On a prime slice of Malaysia’s Selangor coast, an Orang Asli tribe fights to hold onto its ancestral land


As developers and other commercial players come knocking, the Mah Meri in Selangor are one of Malaysia’s indigenous communities fighting to gazette their land before it’s too late.

(CNA) – On Selangor’s southern coast, a shady strip of beach plays host to the Orang Asli outpost of Bagan Lalang, a small settlement of ramshackle huts and rudimentary homes.

This is where a tiny community of the Mah Meri indigenous people of Selangor live, on land they are said to have foraged for hundreds of years. But not for much longer.

On May 13, Mr Marin Mungai, chairman of the main Mah Meri village of Bukit Bangkong 12km away, visited what was left of the Bagan Lalang village to show CNA around.

He paced around the settlement, recounting how Bagan Lalang was not an actual village but a way for the community to live closer to where they worked.

Mr Marin stopped at one of the houses, where a young man sat on the floor by his door, arms wrapped around his knees. “Don’t ever move out until you’ve been given new homes,” Mr Marin warned him.

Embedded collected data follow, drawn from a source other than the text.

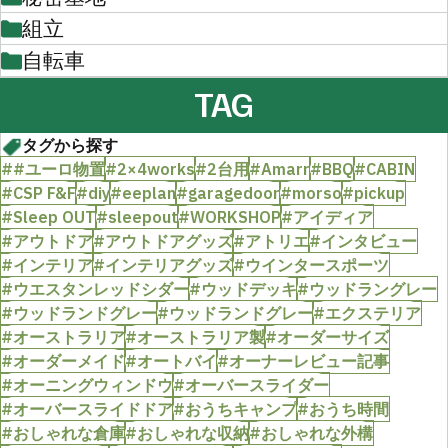
組立
自転車
TAG
タグから探す
##ユーロ物置
#2×4works
#2台用
#Amarr
#BBQ
#CABIN
#CSP F&F
#diy
#eeplan
#garagedoor
#morso
#pickup
#Sleep OUT
#sleepout
#WORKSHOP
#アイディア
#アウトドア
#アウトドアグッズ
#アトリエ
#インタビュー
#インテリア
#インテリアグッズ
#ウインタースポーツ
#ウエスタンレッドシダー
#ウッドデッキ
#ウッドラングレー
#ウッドランドグレー
#ウッドランドグレー
#エクステリア
#オーストラリア
#オーストラリア製
#オーダーサイズ
#オーダーメイド
#オートバイ
#オーナーレビュー記事
#オーニングウィンドウ
#オーバースライダー
#オーバースライドドア
#おうちキャンプ
#おうち時間
#おしゃれな倉庫
#おしゃれな収納
#おしゃれな外構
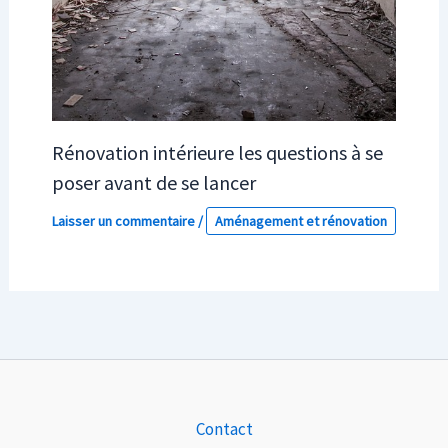
Rénovation intérieure les questions à se
poser avant de se lancer
Laisser un commentaire
/
Aménagement et rénovation
Contact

In April 2021, the Mah Meri inhabitants of Bagan Lalang were served a notice by the Selangor land office to vacate the area, which will be developed as an extension of a nearby luxury resort under the state’s Sepang GoldCoast development plan.

The incident made headlines as yet another case of the Orang Asli in Malaysia fighting for their land rights against parties backed by the state government.

The country has slightly more than 200,000 Orang Asli from 18 tribes, or just under 1 per cent of its total population of 32 million.

Selangor is home to 4,100 members of the Mah Meri, its population concentrated in the Bukit Bangkong area with another community on Carey Island.